1. A method for treating cancer in a patient, the method comprising: administering to the patient an effective amount of: (i) a CD155/TIGIT antagonist; and (ii) a TGF-βΙ antagonist, thereby treating the patient.

2. A method for treating cancer in a patient who has received or is receiving treatment with a TGF-β 1 antagonist, the method comprising: administering to the patient an effective amount of a CD155/TIGIT antagonist, thereby treating the patient.

3. A method for treating cancer in a patient who has received or is receiving treatment with a CD155/TIGIT antagonist, the method comprising: administering to the patient an effective amount of a TGF-β 1 antagonist, thereby treating the patient.

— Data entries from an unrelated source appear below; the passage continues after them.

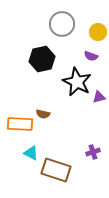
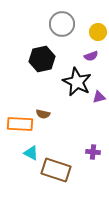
purple semicircle: rotated 40 degrees counterclockwise
purple cross: rotated 24 degrees clockwise
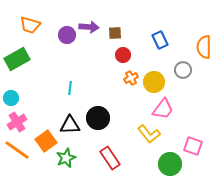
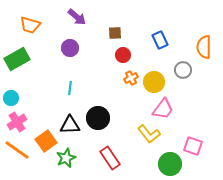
purple arrow: moved 12 px left, 10 px up; rotated 36 degrees clockwise
purple circle: moved 3 px right, 13 px down
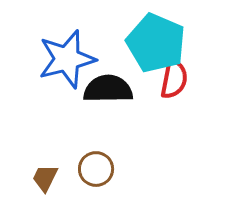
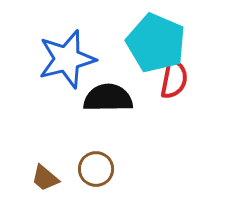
black semicircle: moved 9 px down
brown trapezoid: rotated 76 degrees counterclockwise
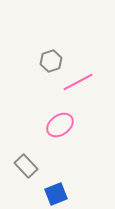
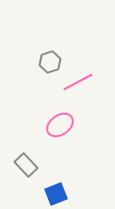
gray hexagon: moved 1 px left, 1 px down
gray rectangle: moved 1 px up
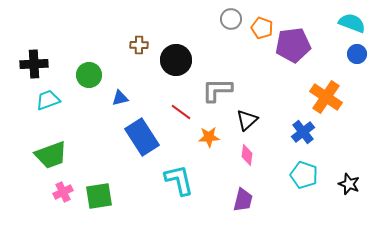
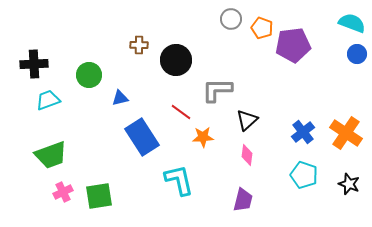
orange cross: moved 20 px right, 36 px down
orange star: moved 6 px left
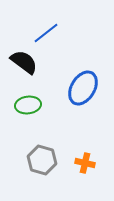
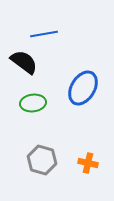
blue line: moved 2 px left, 1 px down; rotated 28 degrees clockwise
green ellipse: moved 5 px right, 2 px up
orange cross: moved 3 px right
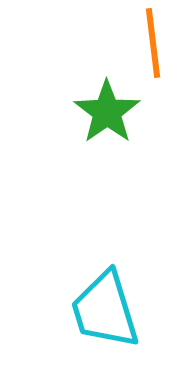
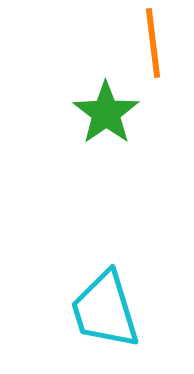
green star: moved 1 px left, 1 px down
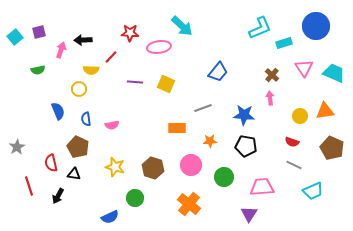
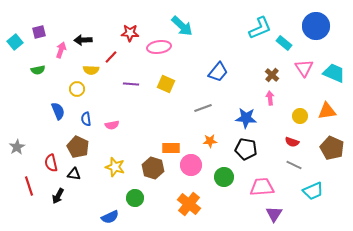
cyan square at (15, 37): moved 5 px down
cyan rectangle at (284, 43): rotated 56 degrees clockwise
purple line at (135, 82): moved 4 px left, 2 px down
yellow circle at (79, 89): moved 2 px left
orange triangle at (325, 111): moved 2 px right
blue star at (244, 115): moved 2 px right, 3 px down
orange rectangle at (177, 128): moved 6 px left, 20 px down
black pentagon at (246, 146): moved 3 px down
purple triangle at (249, 214): moved 25 px right
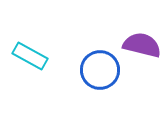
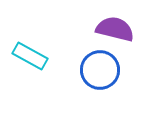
purple semicircle: moved 27 px left, 16 px up
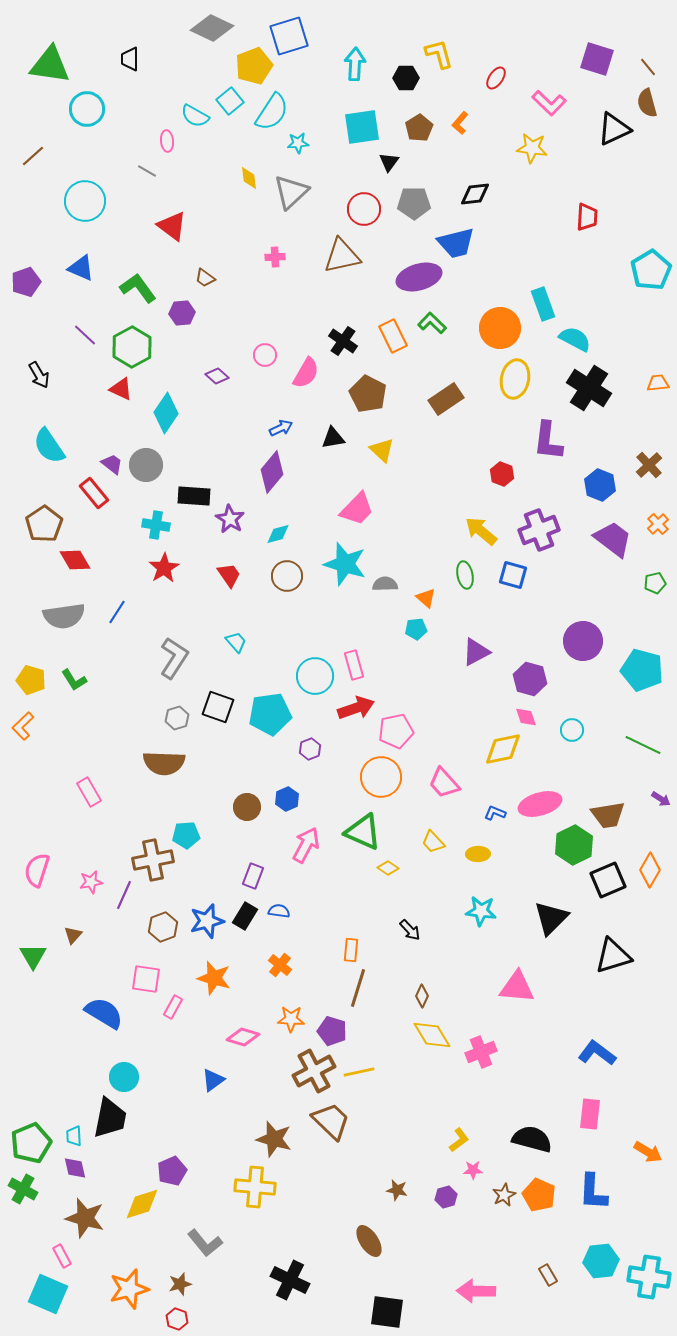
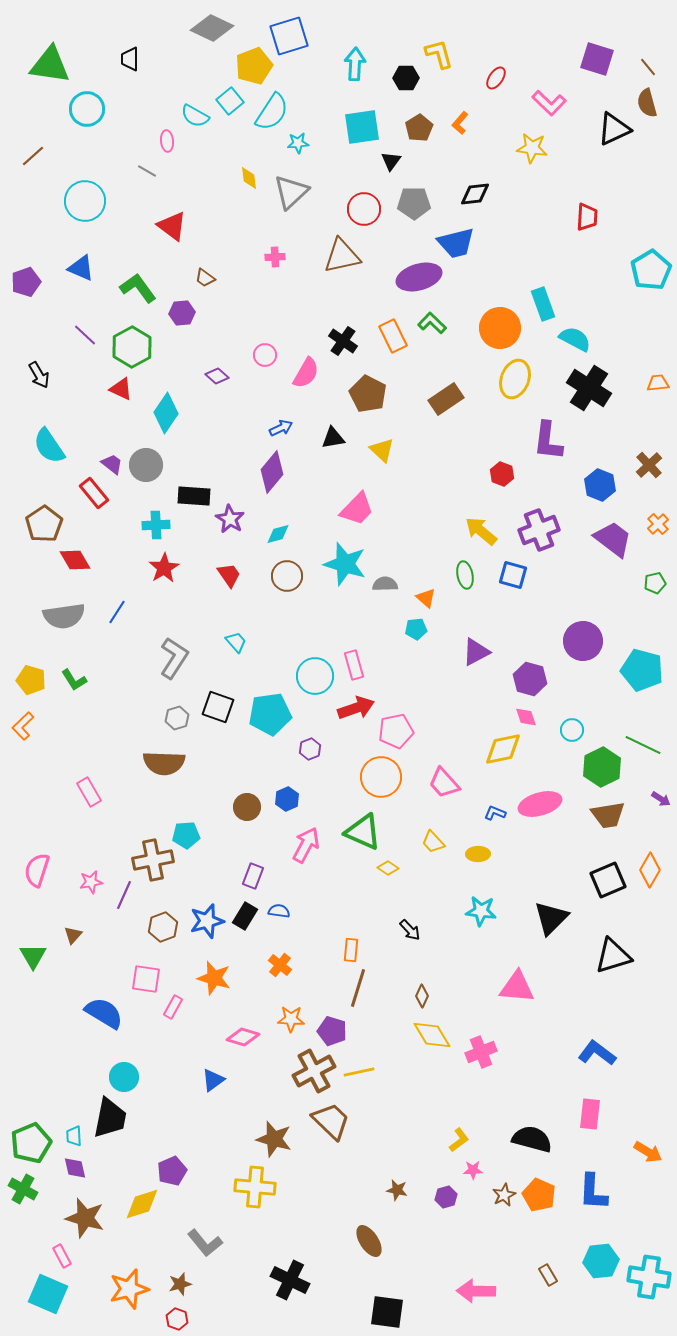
black triangle at (389, 162): moved 2 px right, 1 px up
yellow ellipse at (515, 379): rotated 9 degrees clockwise
cyan cross at (156, 525): rotated 12 degrees counterclockwise
green hexagon at (574, 845): moved 28 px right, 78 px up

4. The method of any one of claims 1 to 3, wherein cancer cells of the cancer express CD155.

5. The method of claim 4, wherein the cancer cells overexpress CD155 relative to normal cells of the same histological type.

6. The method of any one of claims 1 to 5, further comprising determining whether cancer cells of the cancer express or overexpress CD155.

7. The method of any one of claims 1 to 6, wherein the CD155/TIGIT antagonist is an antiCD 155 antibody or an antigen-binding fragment thereof.

8. The method of any one of claims 1 to 6, wherein the CD155/TIGIT antagonist is an antiTIGIT antibody or an antigen-binding fragment thereof.

9. The method of claim 7 or 8, wherein the antibody is a humanized antibody or a fully human antibody.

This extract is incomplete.